• Task to complete
Pictures aside, output each record exactly.

[[ Supplied information open ]]

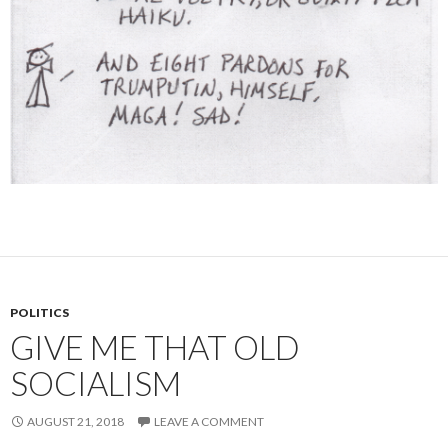
POLITICS
GIVE ME THAT OLD
SOCIALISM
AUGUST 21, 2018
LEAVE A COMMENT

[[ Supplied information closed ]]

• Answer space
POLITICS
GIVE ME THAT OLD
SOCIALISM
AUGUST 21, 2018
LEAVE A COMMENT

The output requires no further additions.